* [GOAL OF THE EXERCISE]: The reply must reproduce each line below exactly.

* [RECORD EXTRACTS]:
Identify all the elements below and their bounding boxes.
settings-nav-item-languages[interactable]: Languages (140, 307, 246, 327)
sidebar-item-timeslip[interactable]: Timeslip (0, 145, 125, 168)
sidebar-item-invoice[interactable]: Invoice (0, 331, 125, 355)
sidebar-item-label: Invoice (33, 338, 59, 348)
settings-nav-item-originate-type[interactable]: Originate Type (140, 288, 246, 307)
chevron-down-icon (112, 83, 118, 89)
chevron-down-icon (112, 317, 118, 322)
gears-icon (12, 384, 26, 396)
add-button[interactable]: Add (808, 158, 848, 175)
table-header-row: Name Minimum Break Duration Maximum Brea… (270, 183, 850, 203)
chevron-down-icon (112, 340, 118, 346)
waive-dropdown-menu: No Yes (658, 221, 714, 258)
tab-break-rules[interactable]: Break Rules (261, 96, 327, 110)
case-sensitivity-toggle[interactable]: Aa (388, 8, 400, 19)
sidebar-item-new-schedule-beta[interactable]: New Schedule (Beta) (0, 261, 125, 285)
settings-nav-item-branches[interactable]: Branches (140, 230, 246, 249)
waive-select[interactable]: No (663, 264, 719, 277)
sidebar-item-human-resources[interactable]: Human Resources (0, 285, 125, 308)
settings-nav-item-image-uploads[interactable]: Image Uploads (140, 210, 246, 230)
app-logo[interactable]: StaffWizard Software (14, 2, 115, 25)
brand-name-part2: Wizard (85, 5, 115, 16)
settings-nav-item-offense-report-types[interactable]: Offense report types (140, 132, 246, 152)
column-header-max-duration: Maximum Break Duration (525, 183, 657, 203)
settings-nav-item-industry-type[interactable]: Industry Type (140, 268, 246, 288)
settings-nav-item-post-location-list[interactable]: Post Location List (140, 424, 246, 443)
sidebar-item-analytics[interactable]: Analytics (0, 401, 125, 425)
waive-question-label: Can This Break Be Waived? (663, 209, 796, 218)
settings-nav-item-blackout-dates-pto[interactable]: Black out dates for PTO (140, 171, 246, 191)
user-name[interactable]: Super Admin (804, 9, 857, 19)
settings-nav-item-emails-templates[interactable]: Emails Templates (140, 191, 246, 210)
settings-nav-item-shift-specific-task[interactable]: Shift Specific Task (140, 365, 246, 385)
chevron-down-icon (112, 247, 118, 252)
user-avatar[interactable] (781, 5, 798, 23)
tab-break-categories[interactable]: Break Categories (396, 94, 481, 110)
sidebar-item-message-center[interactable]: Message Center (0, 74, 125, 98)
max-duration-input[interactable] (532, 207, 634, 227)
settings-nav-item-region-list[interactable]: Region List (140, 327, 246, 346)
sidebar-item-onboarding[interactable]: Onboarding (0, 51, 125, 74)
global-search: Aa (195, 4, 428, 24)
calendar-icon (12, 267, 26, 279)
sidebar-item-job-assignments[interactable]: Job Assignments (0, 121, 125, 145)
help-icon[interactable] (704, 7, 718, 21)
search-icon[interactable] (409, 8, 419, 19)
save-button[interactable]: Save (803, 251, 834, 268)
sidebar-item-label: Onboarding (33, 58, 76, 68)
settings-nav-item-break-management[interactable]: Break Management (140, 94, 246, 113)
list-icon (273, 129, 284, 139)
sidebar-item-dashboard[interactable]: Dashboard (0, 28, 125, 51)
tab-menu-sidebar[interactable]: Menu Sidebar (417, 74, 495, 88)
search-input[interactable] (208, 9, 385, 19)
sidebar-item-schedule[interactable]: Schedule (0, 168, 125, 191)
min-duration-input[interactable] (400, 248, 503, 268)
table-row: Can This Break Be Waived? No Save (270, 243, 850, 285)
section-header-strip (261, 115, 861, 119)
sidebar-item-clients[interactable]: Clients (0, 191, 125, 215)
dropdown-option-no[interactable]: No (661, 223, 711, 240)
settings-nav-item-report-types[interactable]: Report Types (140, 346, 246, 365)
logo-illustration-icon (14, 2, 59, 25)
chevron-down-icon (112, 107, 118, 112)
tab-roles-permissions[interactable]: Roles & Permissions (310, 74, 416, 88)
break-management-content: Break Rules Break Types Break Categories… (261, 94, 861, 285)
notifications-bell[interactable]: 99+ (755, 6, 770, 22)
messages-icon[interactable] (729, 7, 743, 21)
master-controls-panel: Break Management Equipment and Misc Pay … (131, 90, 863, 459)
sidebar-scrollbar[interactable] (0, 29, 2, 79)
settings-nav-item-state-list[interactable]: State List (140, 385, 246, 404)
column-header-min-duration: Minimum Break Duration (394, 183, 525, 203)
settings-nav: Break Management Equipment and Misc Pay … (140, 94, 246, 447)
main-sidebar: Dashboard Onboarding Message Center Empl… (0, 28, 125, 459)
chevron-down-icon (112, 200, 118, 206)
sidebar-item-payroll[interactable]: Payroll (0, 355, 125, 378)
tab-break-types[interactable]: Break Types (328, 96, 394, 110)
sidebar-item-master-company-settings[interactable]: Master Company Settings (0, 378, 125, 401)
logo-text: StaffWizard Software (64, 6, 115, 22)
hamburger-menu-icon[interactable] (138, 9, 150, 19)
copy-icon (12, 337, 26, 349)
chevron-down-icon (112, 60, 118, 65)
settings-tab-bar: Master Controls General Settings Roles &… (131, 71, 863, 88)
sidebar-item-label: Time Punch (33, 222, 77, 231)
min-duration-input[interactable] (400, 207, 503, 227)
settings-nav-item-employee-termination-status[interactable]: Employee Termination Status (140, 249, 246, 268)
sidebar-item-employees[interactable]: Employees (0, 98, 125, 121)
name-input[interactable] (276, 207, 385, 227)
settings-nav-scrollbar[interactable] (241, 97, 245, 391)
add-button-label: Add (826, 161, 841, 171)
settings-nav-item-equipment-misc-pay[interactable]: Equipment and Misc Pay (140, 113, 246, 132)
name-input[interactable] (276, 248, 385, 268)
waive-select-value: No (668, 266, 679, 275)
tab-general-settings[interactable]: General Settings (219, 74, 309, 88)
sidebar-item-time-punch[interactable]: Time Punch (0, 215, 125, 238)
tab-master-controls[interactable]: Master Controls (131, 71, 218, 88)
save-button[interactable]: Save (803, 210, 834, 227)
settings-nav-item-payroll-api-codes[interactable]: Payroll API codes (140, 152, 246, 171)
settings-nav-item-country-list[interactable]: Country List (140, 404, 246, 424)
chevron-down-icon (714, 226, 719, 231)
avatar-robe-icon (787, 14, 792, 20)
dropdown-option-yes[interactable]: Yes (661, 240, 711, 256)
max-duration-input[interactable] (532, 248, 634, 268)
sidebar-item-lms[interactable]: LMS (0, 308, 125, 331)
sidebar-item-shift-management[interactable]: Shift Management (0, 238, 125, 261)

* [RESPONSE AREA]:
Identify all the elements below and their bounding boxes.
settings-nav-item-languages[interactable]: Languages (140, 307, 246, 327)
sidebar-item-timeslip[interactable]: Timeslip (0, 145, 125, 168)
sidebar-item-invoice[interactable]: Invoice (0, 331, 125, 355)
sidebar-item-label: Invoice (33, 338, 59, 348)
settings-nav-item-originate-type[interactable]: Originate Type (140, 288, 246, 307)
chevron-down-icon (112, 83, 118, 89)
chevron-down-icon (112, 317, 118, 322)
gears-icon (12, 384, 26, 396)
add-button[interactable]: Add (808, 158, 848, 175)
table-header-row: Name Minimum Break Duration Maximum Brea… (270, 183, 850, 203)
chevron-down-icon (112, 340, 118, 346)
waive-dropdown-menu: No Yes (658, 221, 714, 258)
tab-break-rules[interactable]: Break Rules (261, 96, 327, 110)
case-sensitivity-toggle[interactable]: Aa (388, 8, 400, 19)
sidebar-item-new-schedule-beta[interactable]: New Schedule (Beta) (0, 261, 125, 285)
settings-nav-item-branches[interactable]: Branches (140, 230, 246, 249)
waive-select[interactable]: No (663, 264, 719, 277)
sidebar-item-human-resources[interactable]: Human Resources (0, 285, 125, 308)
settings-nav-item-image-uploads[interactable]: Image Uploads (140, 210, 246, 230)
app-logo[interactable]: StaffWizard Software (14, 2, 115, 25)
brand-name-part2: Wizard (85, 5, 115, 16)
settings-nav-item-offense-report-types[interactable]: Offense report types (140, 132, 246, 152)
column-header-max-duration: Maximum Break Duration (525, 183, 657, 203)
settings-nav-item-industry-type[interactable]: Industry Type (140, 268, 246, 288)
settings-nav-item-post-location-list[interactable]: Post Location List (140, 424, 246, 443)
sidebar-item-analytics[interactable]: Analytics (0, 401, 125, 425)
waive-question-label: Can This Break Be Waived? (663, 209, 796, 218)
settings-nav-item-blackout-dates-pto[interactable]: Black out dates for PTO (140, 171, 246, 191)
user-name[interactable]: Super Admin (804, 9, 857, 19)
settings-nav-item-emails-templates[interactable]: Emails Templates (140, 191, 246, 210)
settings-nav-item-shift-specific-task[interactable]: Shift Specific Task (140, 365, 246, 385)
chevron-down-icon (112, 247, 118, 252)
user-avatar[interactable] (781, 5, 798, 23)
tab-break-categories[interactable]: Break Categories (396, 94, 481, 110)
sidebar-item-message-center[interactable]: Message Center (0, 74, 125, 98)
max-duration-input[interactable] (532, 207, 634, 227)
settings-nav-item-region-list[interactable]: Region List (140, 327, 246, 346)
sidebar-item-onboarding[interactable]: Onboarding (0, 51, 125, 74)
global-search: Aa (195, 4, 428, 24)
calendar-icon (12, 267, 26, 279)
sidebar-item-job-assignments[interactable]: Job Assignments (0, 121, 125, 145)
help-icon[interactable] (704, 7, 718, 21)
search-icon[interactable] (409, 8, 419, 19)
save-button[interactable]: Save (803, 251, 834, 268)
sidebar-item-label: Onboarding (33, 58, 76, 68)
settings-nav-item-break-management[interactable]: Break Management (140, 94, 246, 113)
list-icon (273, 129, 284, 139)
sidebar-item-dashboard[interactable]: Dashboard (0, 28, 125, 51)
tab-menu-sidebar[interactable]: Menu Sidebar (417, 74, 495, 88)
search-input[interactable] (208, 9, 385, 19)
sidebar-item-schedule[interactable]: Schedule (0, 168, 125, 191)
min-duration-input[interactable] (400, 248, 503, 268)
table-row: Can This Break Be Waived? No Save (270, 243, 850, 285)
section-header-strip (261, 115, 861, 119)
sidebar-item-clients[interactable]: Clients (0, 191, 125, 215)
dropdown-option-no[interactable]: No (661, 223, 711, 240)
settings-nav-item-report-types[interactable]: Report Types (140, 346, 246, 365)
logo-illustration-icon (14, 2, 59, 25)
chevron-down-icon (112, 107, 118, 112)
tab-roles-permissions[interactable]: Roles & Permissions (310, 74, 416, 88)
break-management-content: Break Rules Break Types Break Categories… (261, 94, 861, 285)
notifications-bell[interactable]: 99+ (755, 6, 770, 22)
messages-icon[interactable] (729, 7, 743, 21)
master-controls-panel: Break Management Equipment and Misc Pay … (131, 90, 863, 459)
sidebar-scrollbar[interactable] (0, 29, 2, 79)
settings-nav-item-state-list[interactable]: State List (140, 385, 246, 404)
column-header-min-duration: Minimum Break Duration (394, 183, 525, 203)
settings-nav: Break Management Equipment and Misc Pay … (140, 94, 246, 447)
main-sidebar: Dashboard Onboarding Message Center Empl… (0, 28, 125, 459)
chevron-down-icon (112, 200, 118, 206)
sidebar-item-payroll[interactable]: Payroll (0, 355, 125, 378)
tab-break-types[interactable]: Break Types (328, 96, 394, 110)
sidebar-item-master-company-settings[interactable]: Master Company Settings (0, 378, 125, 401)
logo-text: StaffWizard Software (64, 6, 115, 22)
hamburger-menu-icon[interactable] (138, 9, 150, 19)
copy-icon (12, 337, 26, 349)
chevron-down-icon (112, 60, 118, 65)
settings-tab-bar: Master Controls General Settings Roles &… (131, 71, 863, 88)
sidebar-item-label: Time Punch (33, 222, 77, 231)
min-duration-input[interactable] (400, 207, 503, 227)
settings-nav-item-employee-termination-status[interactable]: Employee Termination Status (140, 249, 246, 268)
sidebar-item-employees[interactable]: Employees (0, 98, 125, 121)
name-input[interactable] (276, 207, 385, 227)
settings-nav-scrollbar[interactable] (241, 97, 245, 391)
add-button-label: Add (826, 161, 841, 171)
settings-nav-item-equipment-misc-pay[interactable]: Equipment and Misc Pay (140, 113, 246, 132)
name-input[interactable] (276, 248, 385, 268)
waive-select-value: No (668, 266, 679, 275)
tab-general-settings[interactable]: General Settings (219, 74, 309, 88)
sidebar-item-time-punch[interactable]: Time Punch (0, 215, 125, 238)
tab-master-controls[interactable]: Master Controls (131, 71, 218, 88)
save-button[interactable]: Save (803, 210, 834, 227)
settings-nav-item-payroll-api-codes[interactable]: Payroll API codes (140, 152, 246, 171)
settings-nav-item-country-list[interactable]: Country List (140, 404, 246, 424)
chevron-down-icon (714, 226, 719, 231)
avatar-robe-icon (787, 14, 792, 20)
dropdown-option-yes[interactable]: Yes (661, 240, 711, 256)
max-duration-input[interactable] (532, 248, 634, 268)
sidebar-item-lms[interactable]: LMS (0, 308, 125, 331)
sidebar-item-shift-management[interactable]: Shift Management (0, 238, 125, 261)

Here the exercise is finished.